A patent specification is addressed to a person skilled in the relevant art of the specification. This person brings their understanding of the terminology and workings of the art to the construction of the specification. Lord Shaw in B.T.H. v Corona Lamps 39 RPC 49 stated:

"A specification must take its rank among all ordinary documents which are submitted to a reader for his guidance or instruction, and a reader ordinarily intelligent and versed in the subject matter. Such a reader must be supposed to bring his stock of intelligence and knowledge to bear upon the document, not unduly to struggle with it, but anyhow to make the best of it."

Thus, the specification is to be construed in the light of the common general knowledge in the relevant art at the priority date of the application.  As stated in Welch Perrin v Worrel (1961-62) 106 CLR 588 at 610:

"If it is impossible to ascertain what the invention is from a fair reading of the specification as a whole, that, of course, is an end of the matter. But this objection is not established by reading the specification in the abstract. It must be construed in the light of the common general knowledge in the art before the priority date."

See also Decor Corp v Dart Industries 13 IPR 385 and Melbourne v Terry Fluid Controls Pty Ltd (1994) AIPC 91-058

A full discussion of a number of relevant decisions on this subject is given in Valensi & Another v British Radio Corporation (1973) RPC 337. In particular, at page 377:

"We think that the effect of these cases as a whole is to show that the hypothetical addressee is not a person of exceptional skill and knowledge, that he is not expected to exercise any invention nor any prolonged research inquiry or experiment.
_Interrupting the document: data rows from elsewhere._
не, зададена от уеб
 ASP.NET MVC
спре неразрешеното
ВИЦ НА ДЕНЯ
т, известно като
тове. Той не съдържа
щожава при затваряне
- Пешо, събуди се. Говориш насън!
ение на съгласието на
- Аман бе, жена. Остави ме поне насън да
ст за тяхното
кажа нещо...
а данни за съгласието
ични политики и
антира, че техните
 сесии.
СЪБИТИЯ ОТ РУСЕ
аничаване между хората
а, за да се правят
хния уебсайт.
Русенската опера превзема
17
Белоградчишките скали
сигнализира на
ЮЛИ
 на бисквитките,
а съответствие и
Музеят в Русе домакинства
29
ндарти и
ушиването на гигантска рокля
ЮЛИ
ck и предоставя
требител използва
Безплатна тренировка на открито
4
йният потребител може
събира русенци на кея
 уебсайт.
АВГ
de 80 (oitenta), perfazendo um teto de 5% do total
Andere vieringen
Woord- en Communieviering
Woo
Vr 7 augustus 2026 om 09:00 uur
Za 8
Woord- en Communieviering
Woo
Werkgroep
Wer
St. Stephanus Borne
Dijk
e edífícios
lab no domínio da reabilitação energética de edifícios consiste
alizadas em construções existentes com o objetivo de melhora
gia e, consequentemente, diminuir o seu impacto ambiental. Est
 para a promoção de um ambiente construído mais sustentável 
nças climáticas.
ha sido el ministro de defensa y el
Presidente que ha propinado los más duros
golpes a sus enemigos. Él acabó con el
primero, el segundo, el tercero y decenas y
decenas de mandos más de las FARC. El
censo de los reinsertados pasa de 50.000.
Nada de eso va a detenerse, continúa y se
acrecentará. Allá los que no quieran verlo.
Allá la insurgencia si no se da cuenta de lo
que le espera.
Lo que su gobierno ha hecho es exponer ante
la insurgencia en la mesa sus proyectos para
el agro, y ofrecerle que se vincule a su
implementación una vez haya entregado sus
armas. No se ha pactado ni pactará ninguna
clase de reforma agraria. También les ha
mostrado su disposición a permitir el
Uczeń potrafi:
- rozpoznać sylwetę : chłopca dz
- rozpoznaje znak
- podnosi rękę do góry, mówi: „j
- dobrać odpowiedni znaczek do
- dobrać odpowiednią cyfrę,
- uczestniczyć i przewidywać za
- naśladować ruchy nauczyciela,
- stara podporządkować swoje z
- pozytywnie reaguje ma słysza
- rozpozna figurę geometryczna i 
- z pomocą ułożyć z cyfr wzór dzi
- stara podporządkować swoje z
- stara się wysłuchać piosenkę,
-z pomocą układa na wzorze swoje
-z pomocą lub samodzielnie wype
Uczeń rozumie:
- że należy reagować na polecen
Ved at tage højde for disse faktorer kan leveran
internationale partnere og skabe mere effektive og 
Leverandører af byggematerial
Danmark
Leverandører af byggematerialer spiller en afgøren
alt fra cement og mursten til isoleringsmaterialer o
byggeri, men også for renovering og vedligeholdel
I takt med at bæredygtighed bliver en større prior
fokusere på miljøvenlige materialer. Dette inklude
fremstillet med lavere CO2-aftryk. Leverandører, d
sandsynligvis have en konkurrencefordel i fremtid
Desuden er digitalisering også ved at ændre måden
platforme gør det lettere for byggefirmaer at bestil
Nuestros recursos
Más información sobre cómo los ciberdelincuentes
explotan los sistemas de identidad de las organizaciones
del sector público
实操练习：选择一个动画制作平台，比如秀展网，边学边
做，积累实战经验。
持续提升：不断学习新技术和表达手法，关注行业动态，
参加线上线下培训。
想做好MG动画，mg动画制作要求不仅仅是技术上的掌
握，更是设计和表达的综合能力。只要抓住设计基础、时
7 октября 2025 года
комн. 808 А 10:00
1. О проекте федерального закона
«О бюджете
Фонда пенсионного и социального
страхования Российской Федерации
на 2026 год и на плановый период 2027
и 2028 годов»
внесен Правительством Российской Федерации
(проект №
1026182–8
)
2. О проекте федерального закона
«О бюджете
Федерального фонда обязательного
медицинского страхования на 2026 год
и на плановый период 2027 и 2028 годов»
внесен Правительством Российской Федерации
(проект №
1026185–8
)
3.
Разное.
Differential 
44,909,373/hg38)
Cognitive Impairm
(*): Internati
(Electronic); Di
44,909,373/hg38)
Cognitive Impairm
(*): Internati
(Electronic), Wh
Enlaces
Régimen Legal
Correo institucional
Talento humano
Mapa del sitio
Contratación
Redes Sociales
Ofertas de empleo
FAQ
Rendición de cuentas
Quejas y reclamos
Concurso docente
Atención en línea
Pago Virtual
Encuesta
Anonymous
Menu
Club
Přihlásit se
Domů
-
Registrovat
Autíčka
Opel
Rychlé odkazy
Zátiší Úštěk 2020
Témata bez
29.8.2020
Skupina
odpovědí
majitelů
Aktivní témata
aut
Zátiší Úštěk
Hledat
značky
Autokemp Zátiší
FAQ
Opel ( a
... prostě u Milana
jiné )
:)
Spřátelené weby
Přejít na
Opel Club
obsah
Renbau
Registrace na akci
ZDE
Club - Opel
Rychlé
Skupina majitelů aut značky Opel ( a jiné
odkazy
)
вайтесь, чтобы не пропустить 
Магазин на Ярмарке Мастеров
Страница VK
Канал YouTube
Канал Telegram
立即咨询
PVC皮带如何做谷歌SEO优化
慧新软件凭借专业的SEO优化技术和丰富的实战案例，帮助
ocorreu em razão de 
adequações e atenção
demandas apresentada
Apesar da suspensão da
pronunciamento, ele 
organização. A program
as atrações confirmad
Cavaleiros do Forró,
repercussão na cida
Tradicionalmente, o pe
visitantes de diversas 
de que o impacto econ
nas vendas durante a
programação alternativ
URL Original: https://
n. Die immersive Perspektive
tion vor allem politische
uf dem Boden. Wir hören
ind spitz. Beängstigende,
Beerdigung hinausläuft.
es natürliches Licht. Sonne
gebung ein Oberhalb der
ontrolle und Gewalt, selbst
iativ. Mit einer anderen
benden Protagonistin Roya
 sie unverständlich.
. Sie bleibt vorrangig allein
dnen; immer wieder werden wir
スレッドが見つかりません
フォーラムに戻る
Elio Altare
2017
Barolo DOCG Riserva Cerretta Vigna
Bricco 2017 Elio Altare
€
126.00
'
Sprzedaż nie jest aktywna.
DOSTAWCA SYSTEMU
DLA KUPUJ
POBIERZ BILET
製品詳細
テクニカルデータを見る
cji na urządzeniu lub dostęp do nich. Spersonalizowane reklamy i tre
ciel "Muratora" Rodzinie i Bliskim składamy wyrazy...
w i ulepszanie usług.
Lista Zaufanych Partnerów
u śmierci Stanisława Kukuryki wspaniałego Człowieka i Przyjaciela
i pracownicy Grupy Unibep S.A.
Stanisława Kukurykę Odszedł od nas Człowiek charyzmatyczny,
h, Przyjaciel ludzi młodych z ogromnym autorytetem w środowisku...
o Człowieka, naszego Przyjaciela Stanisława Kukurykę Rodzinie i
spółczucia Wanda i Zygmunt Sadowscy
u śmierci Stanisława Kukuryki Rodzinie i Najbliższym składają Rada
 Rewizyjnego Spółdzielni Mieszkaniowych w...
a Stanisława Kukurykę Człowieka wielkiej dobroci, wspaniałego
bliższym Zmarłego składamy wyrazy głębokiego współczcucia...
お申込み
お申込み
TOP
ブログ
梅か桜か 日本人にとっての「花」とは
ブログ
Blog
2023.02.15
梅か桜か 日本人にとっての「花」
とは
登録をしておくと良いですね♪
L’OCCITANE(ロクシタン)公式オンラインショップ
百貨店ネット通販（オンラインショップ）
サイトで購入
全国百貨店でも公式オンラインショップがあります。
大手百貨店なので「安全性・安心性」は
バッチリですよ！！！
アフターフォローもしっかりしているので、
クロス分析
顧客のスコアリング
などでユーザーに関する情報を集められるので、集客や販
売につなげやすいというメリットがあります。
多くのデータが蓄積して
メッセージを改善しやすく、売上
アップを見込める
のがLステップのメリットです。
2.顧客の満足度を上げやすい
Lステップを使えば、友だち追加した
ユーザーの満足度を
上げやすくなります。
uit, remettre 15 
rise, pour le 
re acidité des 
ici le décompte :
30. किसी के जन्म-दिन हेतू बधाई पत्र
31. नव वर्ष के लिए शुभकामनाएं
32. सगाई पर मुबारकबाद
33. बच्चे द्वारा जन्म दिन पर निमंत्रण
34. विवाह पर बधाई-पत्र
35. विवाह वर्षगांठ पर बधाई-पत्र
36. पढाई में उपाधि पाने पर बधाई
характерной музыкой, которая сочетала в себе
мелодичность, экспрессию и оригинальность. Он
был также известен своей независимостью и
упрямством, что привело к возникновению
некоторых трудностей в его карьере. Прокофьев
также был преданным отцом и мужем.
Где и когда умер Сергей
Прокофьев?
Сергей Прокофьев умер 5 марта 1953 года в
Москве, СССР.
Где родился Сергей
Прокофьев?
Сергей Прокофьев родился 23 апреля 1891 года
He must, however, be prepared to display a reasonable degree of skill and common knowledge of the art in working trials and to correct obvious errors in the specification if a means of correcting them can readily be found."

The Valensi case (supra) should be read in the light of the observation in American Cyanamid Company v Ethicon Limited [1979] RPC 215 at page 245, to the effect that:

"... many of those involved and taking part in the placing on the market of such a new product, which was artificial and had no previous equivalent in this respect, would be highly qualified scientists trained at least to university standard, with all that entails, and used to carrying out chemical and biological research work in research departments. That is what in fact happened in the case of both the plaintiffs' and the defendants' artificial sutures here, and it would ... be highly misleading to suggest that there was in fact, in the present case, any body of 'intermediately' skilled technicians to whom the specification could be addressed whose existence must be assumed to be 'obvious', as was assumed by the Court of Appeal in the Valensi case (1973) RPC 337. The correct view ... which is consistent with the principle which the Court of Appeal must ... be presumed to have acted upon, is to hold as matter of law ... that the answer to the question: "Who is the skilled addressee of the specification?", depends upon making an examination of the facts of each case, and in so doing regard must be paid primarily to the nature of the invention, to the nature and size of the industry concerned, and the way it is organised for the purposes of conducting research into and of producing and marketing its products."

The position in Australia is no different from that in the UK. In Universal Oil Products v Monsanto (1972) 46 ALJR 658 Gibbs J. stated:

"The specification is sufficient if the patentee makes the nature of his invention, and how to perform it, clear and intelligible to persons having a reasonably competent knowledge of what was known before on the subject to which the patent relates, and having reasonably competent skill in the practical mode of doing what was then known."